Our God-given light bulbs
I hesitate to suggest that the nation may have turned a corner, but it does seem that we reached a significant point last week: the discovery of a measure too stupid to pass the United States House of Representatives.
The measure was an attempt to repeal a law, passed in 2007, under a Republican administration, requiring light bulbs to be 30 percent more energy efficient as of 2012. The law, thought to be innocuous during the benign years of George W. Bush’s administration (Did I just say that?) has been attacked by tea party types as a nanny state attempt to take away our precious incandescent light bulbs.
A little while ago, the lights in the newsroom flickered as The Sun’s generator kicked in, as it has done every afternoon this week to reduce strain on the electricity supply as the temperatures approach 100. In a few hours, toward evening, the lights will flicker again as we return to the grid.

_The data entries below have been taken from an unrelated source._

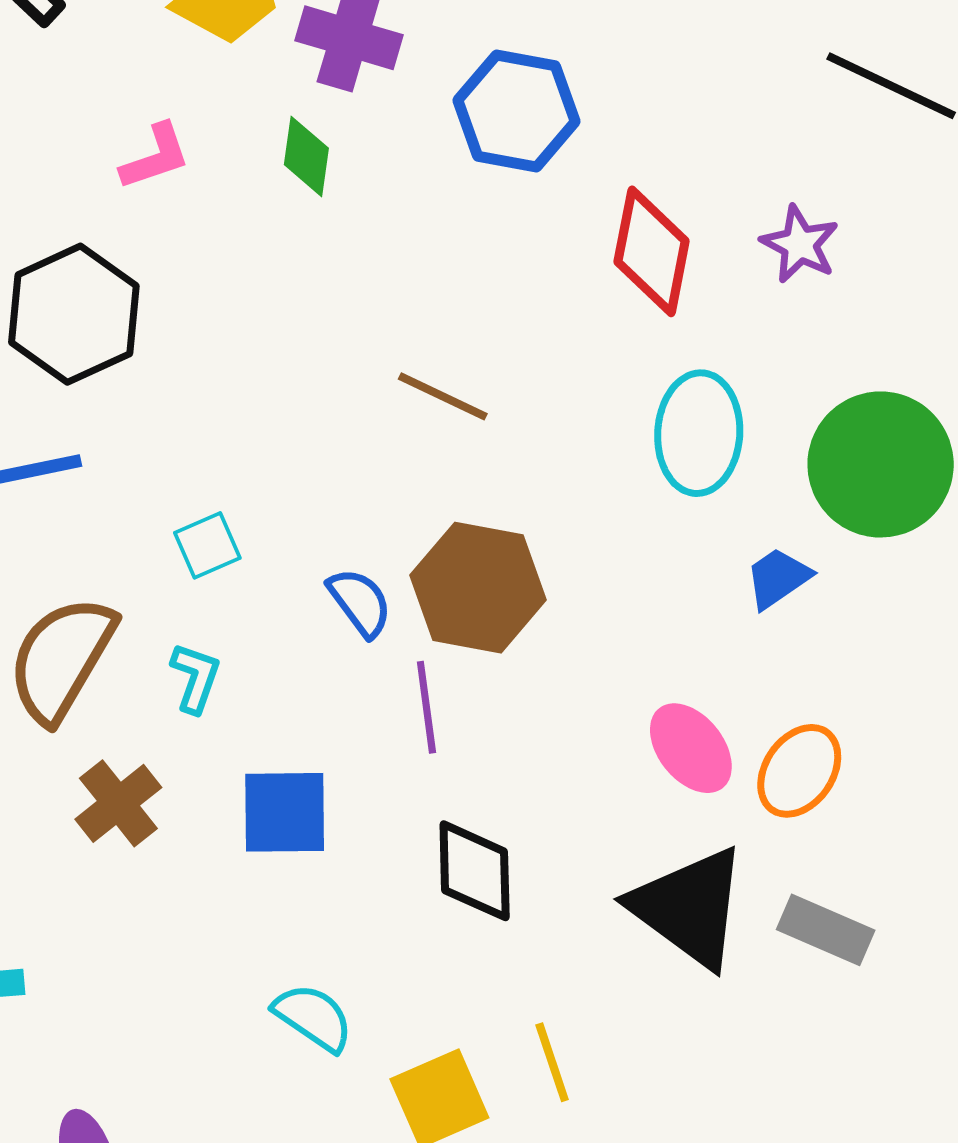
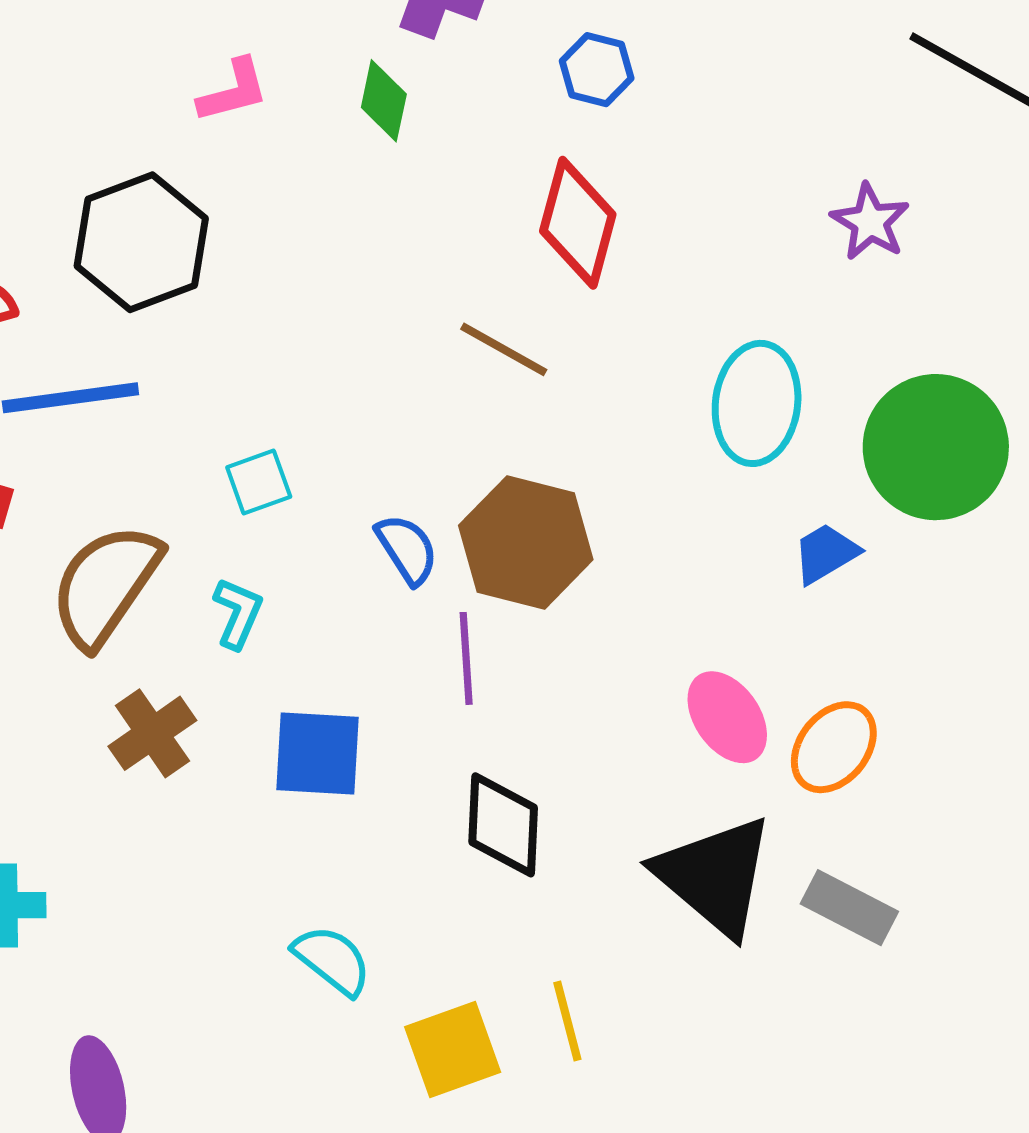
blue hexagon: (516, 111) -> (597, 70), size x0.6
red diamond: (652, 251) -> (578, 223), moved

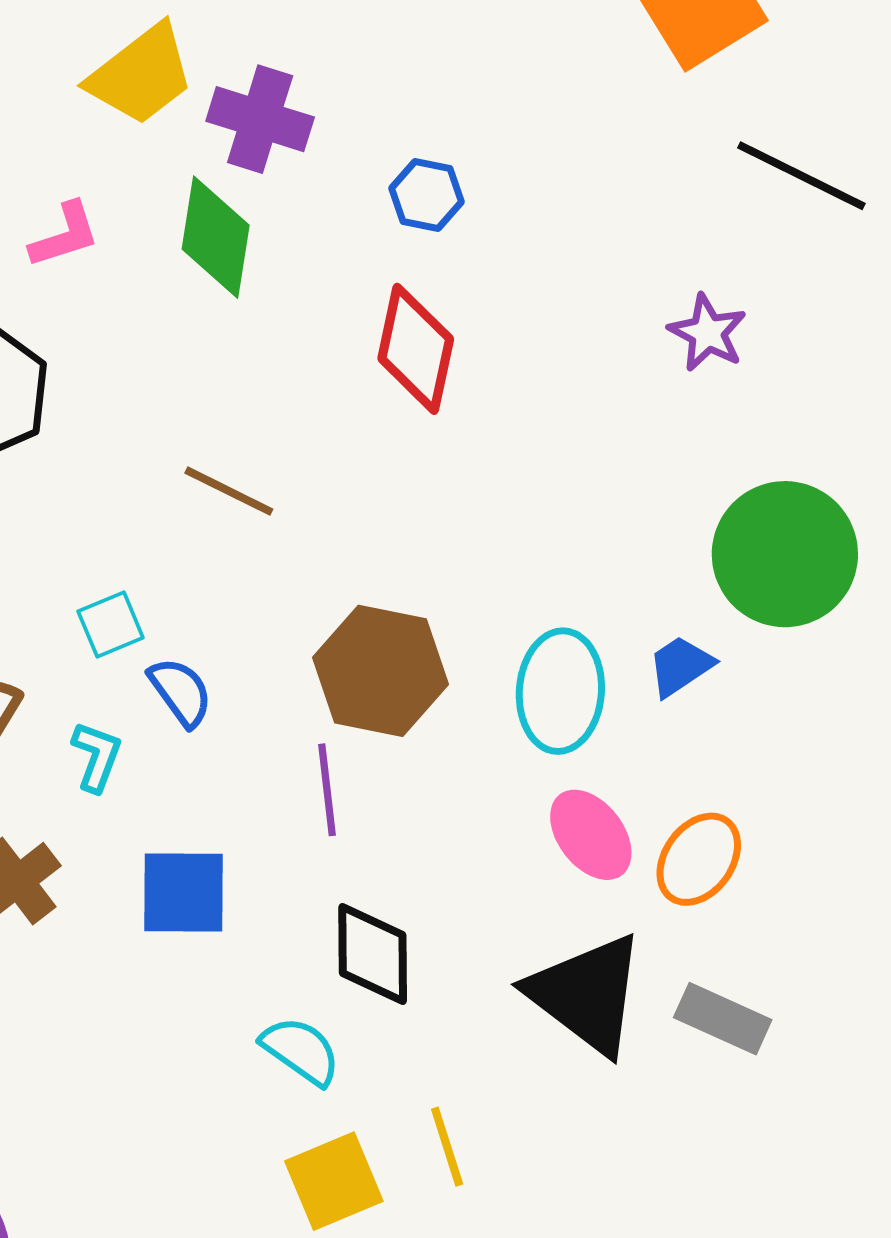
green diamond: (384, 101) -> (216, 237), size x1.5
brown line: (504, 349) -> (229, 491), moved
cyan ellipse: (757, 403) -> (560, 691), moved
blue semicircle: (407, 549) -> (181, 692), moved
cyan semicircle: (332, 960) -> (301, 1051), moved

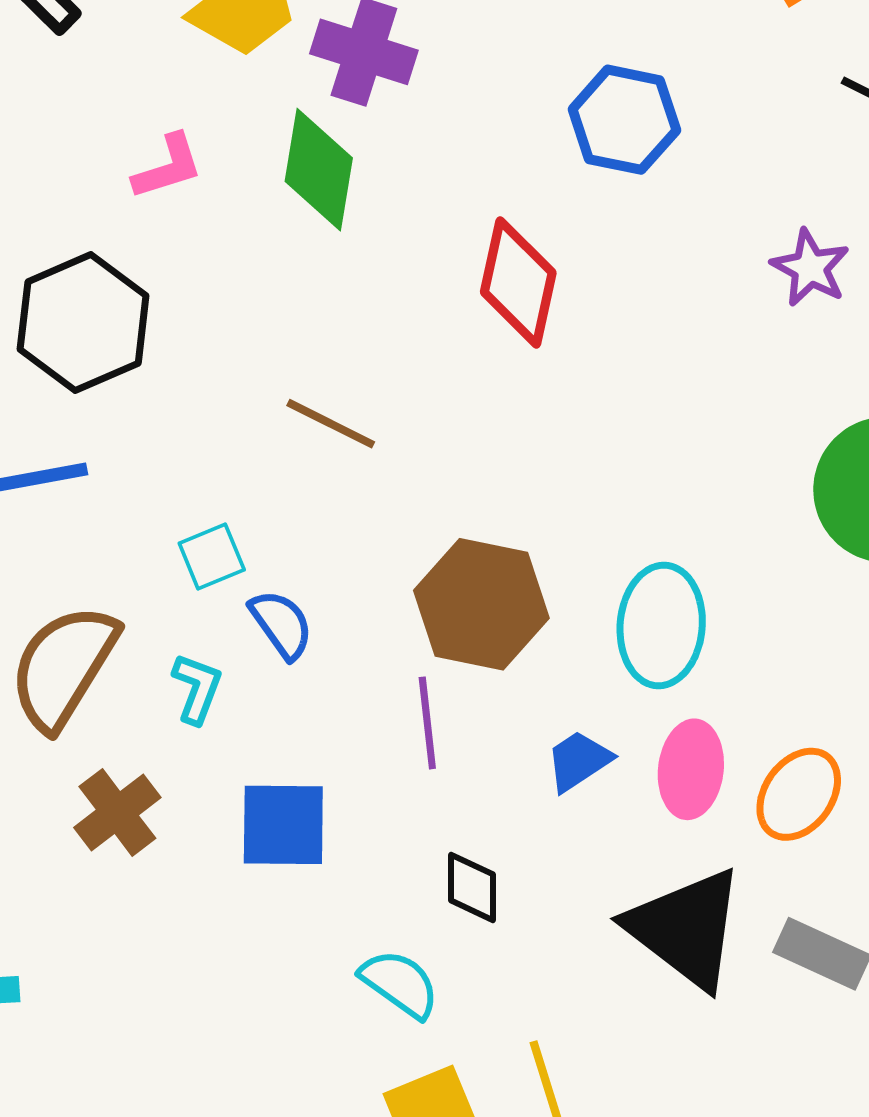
blue hexagon: (426, 195) -> (624, 120), moved, size x1.5
blue trapezoid: (680, 666) -> (579, 761), moved
pink ellipse: (591, 835) -> (691, 769), turned 44
black diamond: (373, 954) -> (472, 887), size x0.7

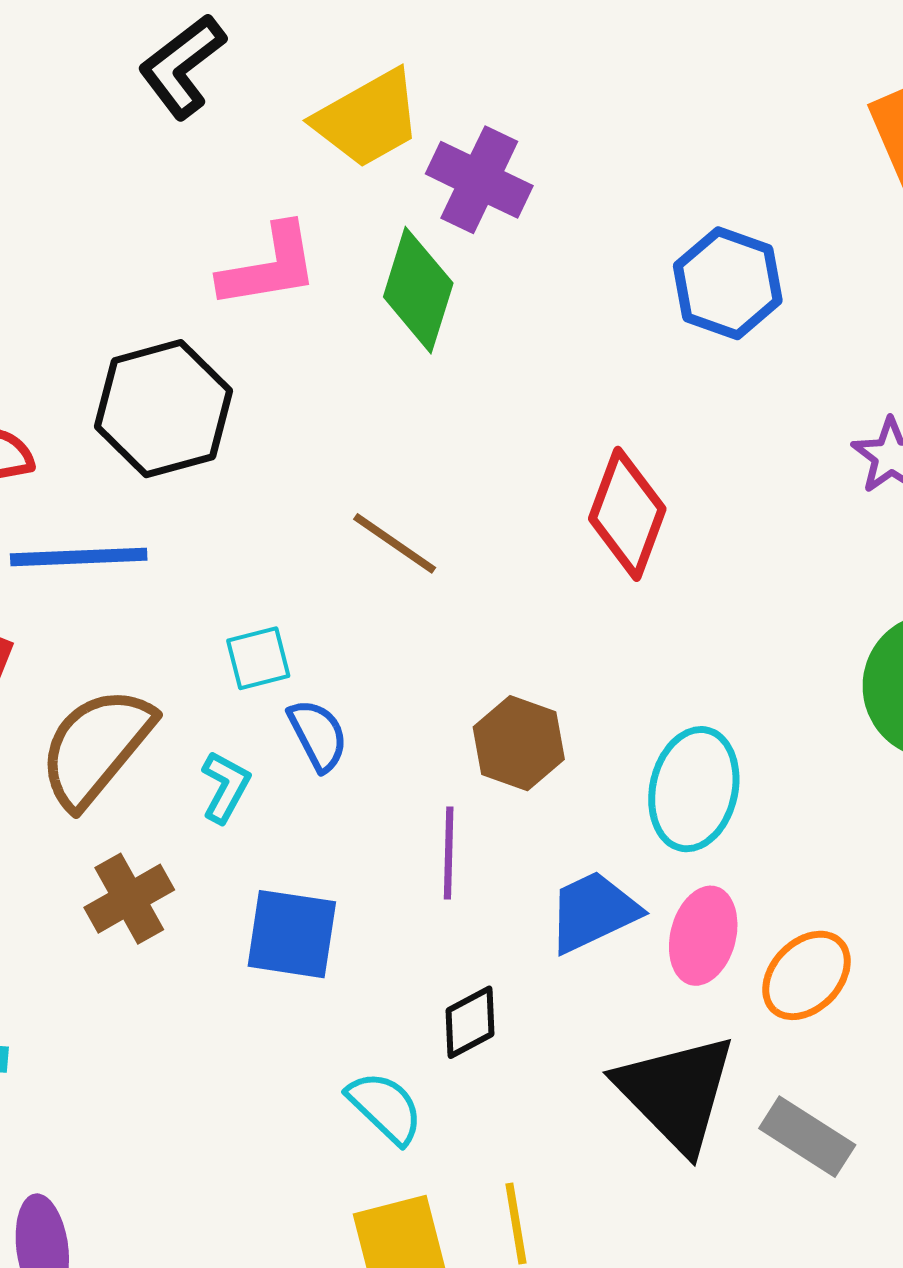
pink L-shape: (168, 167) -> (269, 266), size x1.4
red diamond: (518, 282) -> (627, 514), moved
brown hexagon: (481, 604) -> (519, 743), size x0.7
blue trapezoid: (579, 761) -> (593, 912), size x1.4
black diamond: (472, 887) -> (470, 1022), turned 54

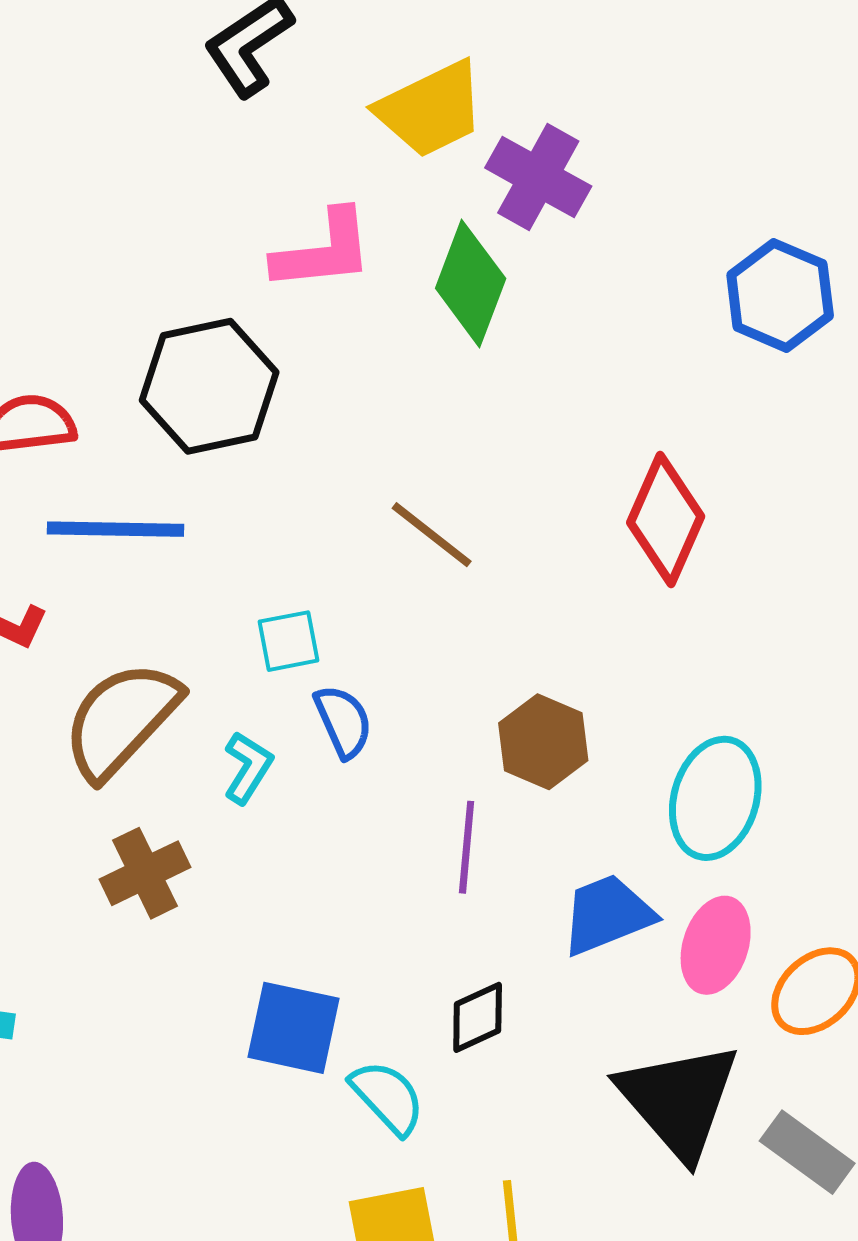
blue square: (292, 934) -> (293, 1028), moved

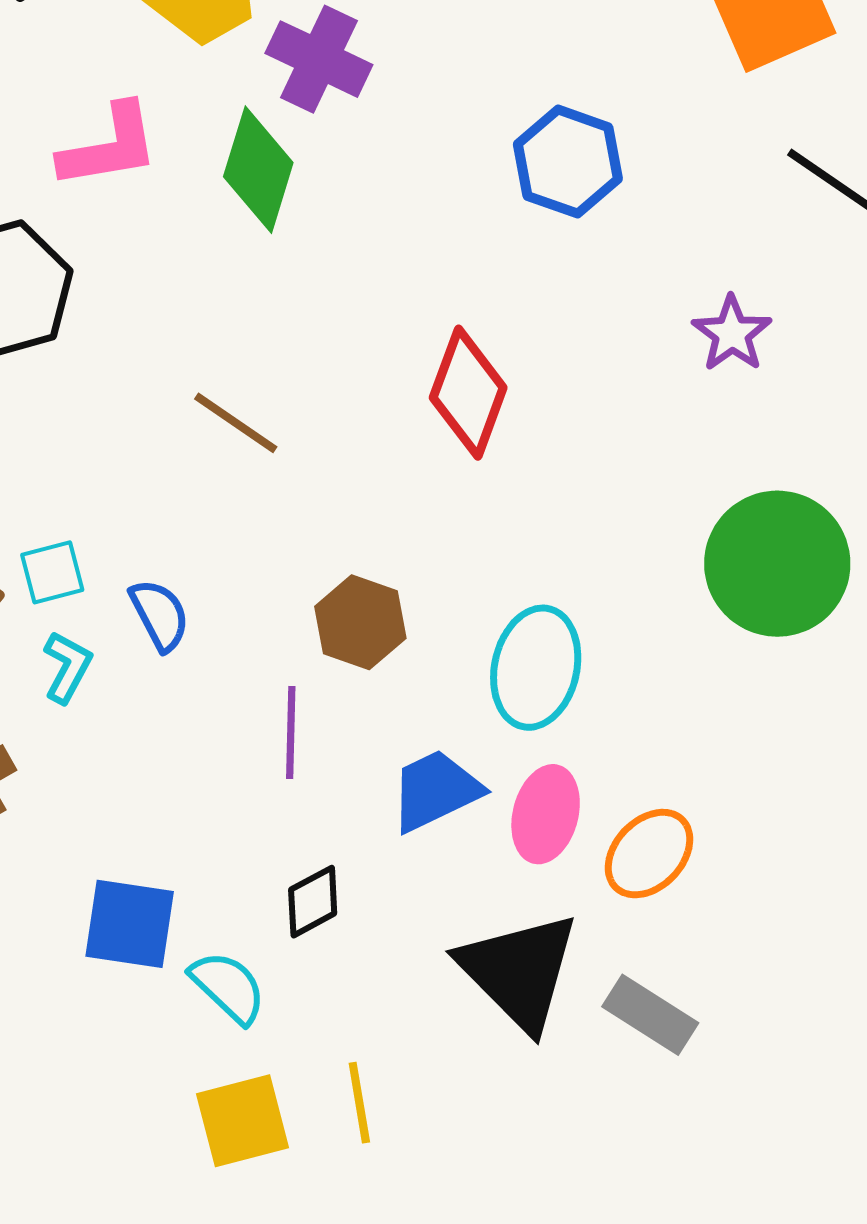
cyan square: (289, 641) -> (52, 572), moved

The electricity grid is under strain, with the demand for lighting and air conditioning and power for computers and other devices. Some of that demand is for traditional incandescent bulbs, which consume more energy than fluorescent and LED bulbs, and waste most of it as heat.
In 2007, the Congress, thinking it a good thing to conserve energy, passed that law to promote the general welfare. The law has had the happy effect of encouraging manufacturers to produce improved models of fluorescent and LED bulbs, producing more satisfactory light , reducing energy demand, and—though the new bulbs are initially more expensive—saving the consumer money. This is the measure represented as a palpable threat to our freedoms.
That the House declined to repeal it hints at a faint breath of sanity.